Buildings and academic
- Academic: Use only when splitting from Administrative. Otherwise, use the combined Academic & Administrative category above.
- Administrative: Administrative buildings and offices when separated from Academic.
- Buildings: Generic building category. Consider a more descriptive name (Academic, Administrative, Residence Halls) to help users parse the sidebar faster.
- Libraries: Main library and branch libraries; often warrants its own category on academic and research-focused maps.
Parking subcategories
- Faculty/Staff Parking: Subcategory under Parking. One of the most common parking subcategories across customer maps.
- Student Parking: Subcategory under Parking. Pair with location detail for permit colors or zones rather than creating additional categories.
Transportation
- Transportation: Top-level category on maps where transit and mobility are a featured user need. Natural parent for shuttle stops, bus stops, and bike infrastructure.
- Bus Stops and Shuttle Stops: Subcategories under Transportation.
- Bike Racks: Subcategory under Transportation; useful on sustainability-focused campuses.
- EV Charging Stations: Best as a subcategory under Parking or Transportation, unless sustainability is a featured priority.
Health and safety subcategories
- AEDs: Subcategory under Health & Safety.
- Emergency Phones: Subcategory under Health & Safety.
Accessibility subcategories
- Elevators: Subcategory under Accessibility rather than standalone.
- Accessible Entrances: Subcategory under Accessibility.

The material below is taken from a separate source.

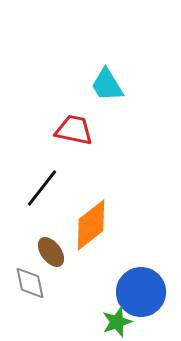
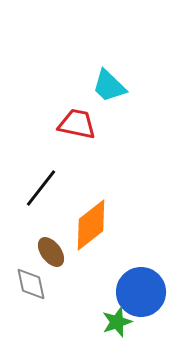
cyan trapezoid: moved 2 px right, 1 px down; rotated 15 degrees counterclockwise
red trapezoid: moved 3 px right, 6 px up
black line: moved 1 px left
gray diamond: moved 1 px right, 1 px down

- Lactation Rooms: Subcategory under Accessibility; a high-impact, low-effort inclusion.
- All Gender Restrooms: Subcategory under Accessibility or Restrooms.
Seasonal and event-based
- Commencement: Enable during graduation season; disable or hide during the rest of the year. See "Seasonal and Time-Sensitive Categories" in Best Practices.
Other common categories
- Restrooms: General restroom locations.
- Art & Performance Venues: Galleries, theaters, concert halls, and museums.
- Sustainability: Sustainability initiatives, gardens, and recycling points.
- ATMs: Cash access locations across campus.
Tips for Success
- Start with real demand. Admissions, parking services, facilities, and student life are strong sources of categories your users already ask about.
- Split parking by audience, not by lot. Use visitor, student, faculty/staff, and accessible as subcategories. Surface lot-level specifics through location detail or search.
- Audit once per academic year. Remove or archive any category with fewer than three locations, or that your users do not filter on based on analytics.
- Test labels with real users. If a new student or visitor hesitates over a category name, the label needs refinement.
- Republish after category changes. Updates appear on the live map only after republishing.